May 24, 2013 by Carey Jane Clark

What if you had the power to save a life? What if that power was something so simple, it would be astonishing that it had been kept so secret?

But what if the reason it had been kept secret is because people were more comfortable with the lies they’ve believed their whole lives than with the simple truth?

This all sounds very dramatic doesn’t it? Read on.

Our family recently made a choice that will seem extreme to many. Our reasons for arriving at this choice were simple. Once you read them, below, I think you’ll agree you might do the same thing, given our set of circumstances. But now that we have, I have realized how revolutionary this change is, and how powerful.

Even in my novel, After the Snow Falls, I referred to the fact that many view this kind of thing as extreme. This conversation takes place in a scene between Alfie, the main character (Celia)’s estranged father, and Sarah, her best friend:

Sarah stared out at the lake, her shoulders hunched. “I realize he’s not my child. But I don’t think radiation and chemo are the answer.”

“What else is there?”

“Alternative medicine.”

Oh boy. Had Sarah turned into one of those hippie health nuts? He raised an eyebrow. “Alternative medicine?”

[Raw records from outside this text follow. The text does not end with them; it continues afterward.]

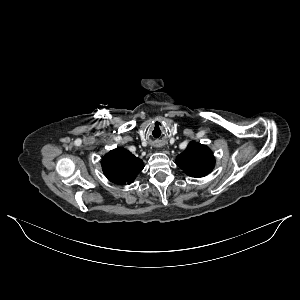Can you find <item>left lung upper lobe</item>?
I'll use <instances>...</instances> for the list:
<instances>
[{"mask_svg":"<svg viewBox=\"0 0 300 300\" xmlns=\"http://www.w3.org/2000/svg\"><path fill=\"white\" fill-rule=\"evenodd\" d=\"M176 163L187 175L200 178L212 171L215 158L206 145L191 142L187 149L176 157Z\"/></svg>","mask_w":300,"mask_h":300,"instance_id":"5c2ea615","label":"left lung upper lobe"}]
</instances>
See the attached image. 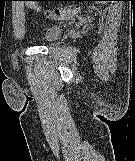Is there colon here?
<instances>
[{
    "instance_id": "obj_1",
    "label": "colon",
    "mask_w": 135,
    "mask_h": 161,
    "mask_svg": "<svg viewBox=\"0 0 135 161\" xmlns=\"http://www.w3.org/2000/svg\"><path fill=\"white\" fill-rule=\"evenodd\" d=\"M26 1L27 6L35 11H40L39 7L37 6L35 0H22ZM80 11L79 6H71V7H64V8H54L52 10L44 11L43 13L52 19L55 20H69L75 17Z\"/></svg>"
}]
</instances>
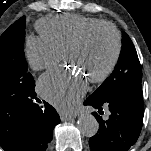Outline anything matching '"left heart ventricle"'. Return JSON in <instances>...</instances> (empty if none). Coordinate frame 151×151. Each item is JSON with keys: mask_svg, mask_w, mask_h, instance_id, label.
I'll use <instances>...</instances> for the list:
<instances>
[{"mask_svg": "<svg viewBox=\"0 0 151 151\" xmlns=\"http://www.w3.org/2000/svg\"><path fill=\"white\" fill-rule=\"evenodd\" d=\"M113 52V36L109 30L102 29L92 34L82 48L71 53L68 60L90 79L108 66Z\"/></svg>", "mask_w": 151, "mask_h": 151, "instance_id": "left-heart-ventricle-1", "label": "left heart ventricle"}]
</instances>
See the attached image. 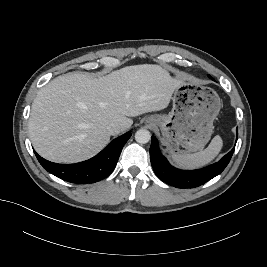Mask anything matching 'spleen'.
<instances>
[{"label": "spleen", "instance_id": "obj_1", "mask_svg": "<svg viewBox=\"0 0 267 267\" xmlns=\"http://www.w3.org/2000/svg\"><path fill=\"white\" fill-rule=\"evenodd\" d=\"M223 141L219 135L215 136L208 147L193 154H173V161L184 168H198L211 162L221 151Z\"/></svg>", "mask_w": 267, "mask_h": 267}]
</instances>
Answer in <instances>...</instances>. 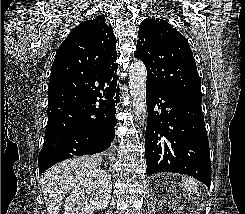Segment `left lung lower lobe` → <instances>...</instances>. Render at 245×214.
<instances>
[{"mask_svg":"<svg viewBox=\"0 0 245 214\" xmlns=\"http://www.w3.org/2000/svg\"><path fill=\"white\" fill-rule=\"evenodd\" d=\"M201 102L202 95L166 92L146 84L147 176L158 172L187 174L210 187L209 142Z\"/></svg>","mask_w":245,"mask_h":214,"instance_id":"obj_1","label":"left lung lower lobe"}]
</instances>
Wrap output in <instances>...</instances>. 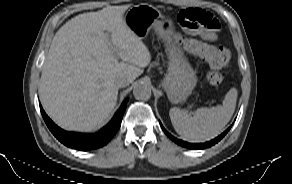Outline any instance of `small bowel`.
<instances>
[{"label": "small bowel", "mask_w": 292, "mask_h": 184, "mask_svg": "<svg viewBox=\"0 0 292 184\" xmlns=\"http://www.w3.org/2000/svg\"><path fill=\"white\" fill-rule=\"evenodd\" d=\"M216 31L217 30H200L199 34H201L205 39H208V40H214L216 38Z\"/></svg>", "instance_id": "obj_1"}]
</instances>
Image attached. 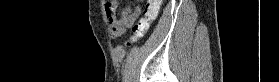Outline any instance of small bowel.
Listing matches in <instances>:
<instances>
[{
    "instance_id": "c3829d8e",
    "label": "small bowel",
    "mask_w": 279,
    "mask_h": 82,
    "mask_svg": "<svg viewBox=\"0 0 279 82\" xmlns=\"http://www.w3.org/2000/svg\"><path fill=\"white\" fill-rule=\"evenodd\" d=\"M118 2L111 1L106 3V14L111 25L112 32L115 35H121L126 28L133 26L140 14V7H126L118 16Z\"/></svg>"
}]
</instances>
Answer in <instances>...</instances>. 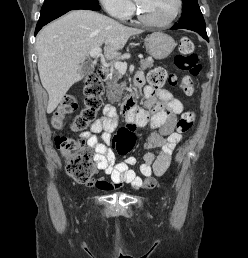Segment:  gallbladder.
<instances>
[{
	"label": "gallbladder",
	"instance_id": "1",
	"mask_svg": "<svg viewBox=\"0 0 248 258\" xmlns=\"http://www.w3.org/2000/svg\"><path fill=\"white\" fill-rule=\"evenodd\" d=\"M94 67L91 63L84 64L82 67V71L84 75H89L93 72Z\"/></svg>",
	"mask_w": 248,
	"mask_h": 258
}]
</instances>
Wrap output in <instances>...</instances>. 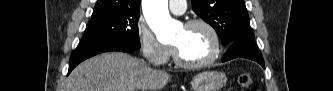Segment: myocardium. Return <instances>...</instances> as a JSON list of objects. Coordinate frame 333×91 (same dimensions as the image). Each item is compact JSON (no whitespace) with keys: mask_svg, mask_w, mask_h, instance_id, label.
<instances>
[{"mask_svg":"<svg viewBox=\"0 0 333 91\" xmlns=\"http://www.w3.org/2000/svg\"><path fill=\"white\" fill-rule=\"evenodd\" d=\"M197 26L203 27L209 32V34L213 40V52H212L211 56L205 60L198 61V62H191V61L185 60L182 57L179 49L173 45L174 61L180 67L188 68V69L204 68V67H207V66L211 65L212 63H214L221 54V39H220L219 33L217 32V30L215 29V27L212 24H210L209 22H207L203 19H192V20L187 21L184 24L185 28H193V27H197Z\"/></svg>","mask_w":333,"mask_h":91,"instance_id":"obj_1","label":"myocardium"}]
</instances>
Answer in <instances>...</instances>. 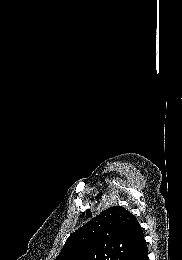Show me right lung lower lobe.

Sarah plunged on. “Yes. Special diets, certain kinds of supplements, lots of vegetables. Most of the therapies are actually quite simple.”

Alfie picked up his hammer again, afraid if he kept looking at Sarah while they talked, he would find it hard not to laugh. “So you’re telling me vegetables can cure cancer.”

“Well, you’ve heard they prevent cancer, haven’t you?” she said. “Of course, for aggressive cancers, other therapies have to be added to the program, to help the body catch up.”

Silence fell between them. Alfie straightened and stared out at Justin still doing circles in the canoe. Caleb should be with his friend. Not in a hospital. But would that ever happen, even if Caleb followed all the doctors’ instructions? His grandson was dealing with Goliath here, and he was only a little boy.

“You don’t believe me,” Sarah said.

Alfie put down the hammer again, and faced Sarah. “You understand how it sounds, right? People have been trying to cure cancer for years. If there was really a cure, we’d all know about it, wouldn’t we?”

At the time I wrote those words, I’d been a self-confessed “health food nut” for years, but I’d never actually had to put any of those ideas to the test for anything big. I still haven’t, thank God, so I’d never really adapted anything terribly radical, in terms of lifestyle or diet change (unless you count going gluten-free).

But recently, I believe I’ve found one of those secrets I referred to at the beginning of this post–one I know many will scoff at, but one I believe deserves a closer look. I hope you’ll think so too.

First, let me explain our rationale for turning to a plant-based, partly raw diet.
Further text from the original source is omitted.